朱格还想说什么,身侧的薛子印悄悄握住了她的手,她深呼吸了两口气,反应过来,自己越是庇护念笙,越是让姬宸捏紧了念笙这个筹码,她鼓了鼓腮帮子,只好闭了嘴。
姬宸笑意浓浓,一派上位者的势头,“念笙,可不要扫了各位使臣的兴。”
念笙一言不发,反倒是容煜手中的酒杯一收,上好的酒从裂缝中溢了出来,长袖刚要掠动,对面的念笙已经先一步站了起来,“皇上说的是,念笙一日是东疏人,一辈子便是东疏人,自不敢忘,既是为表两国友好,臣女却之不恭。”
她的目光淡淡掠过容煜,冷凉地让容煜心头一窒,她绕过案桌走到台中,对着上位的薛宜若谦恭行礼,“臣女无所特殊艺长,只得将所学不多的曲目拿出来献丑,还望娘娘和各位贵客粗赏。”
她何尝不知道,今日这盛大的四国邦交宴,看似表面平和,实则各国都卯足了劲儿,暗地里
早已波涛汹涌,姬宸又怎么会放过这大好机会,他既有燕今这个私心,又想谋夺大业试探容煜之心,最好的由头就是她,只要捏着公子的生死,她便是被随意射杀的靶子。
至于容煜,方才她看的清楚,她与燕今相谈甚欢,相视而笑的深情,女为悦己者容果然不假,燕今今日盛装,美的不可方物,这样皎皎明月般的玉珠之辉,是男人都无法抗拒。
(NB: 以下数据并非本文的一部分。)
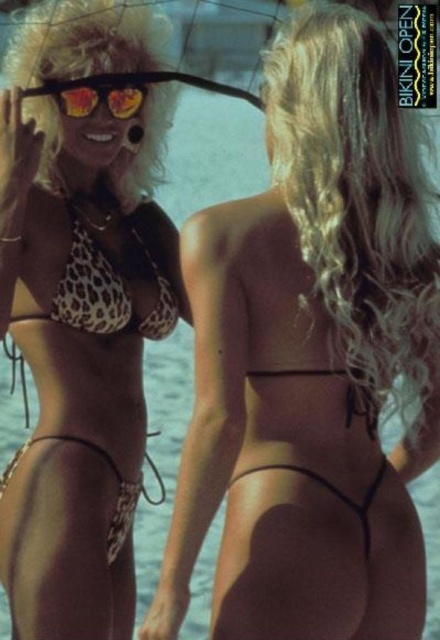 You are a photographer trying to capture both the leopard print bikini at left and the leopard print bikini top at upper left in a single frame. Given their widths, which one should you focus on to ensure both fit comfortably in the shot?

The leopard print bikini at left is wider than the leopard print bikini top at upper left, so focusing on the leopard print bikini at left will ensure both fit comfortably in the shot.

You are a photographer trying to capture a closeup of both the leopard print bikini at left and the shiny orange sunglasses at upper left. Since you want to ensure both are in focus, which object should you adjust your camera focus on first, the one closer to you or the one further away?

The leopard print bikini at left has a greater height compared to the shiny orange sunglasses at upper left, so the leopard print bikini at left is closer to you. Therefore, you should focus on the leopard print bikini at left first to ensure both are in focus. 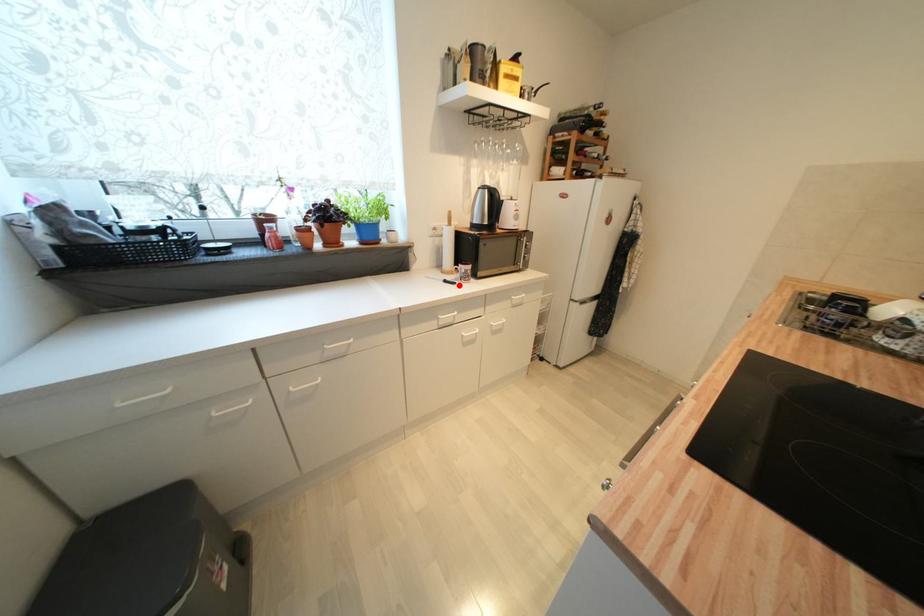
何况她还是容煜失而复得情深不渝的心尖人,终归是偏爱的,哪怕她意欲置她死地,依旧能不痛不痒地揭过,容煜可以为了弥补心尖人的过错,将她的毒过到自己的身上,她还有什么好计较的,何况,他还寻了公子与她会了一面,光凭这点,她也该释怀了。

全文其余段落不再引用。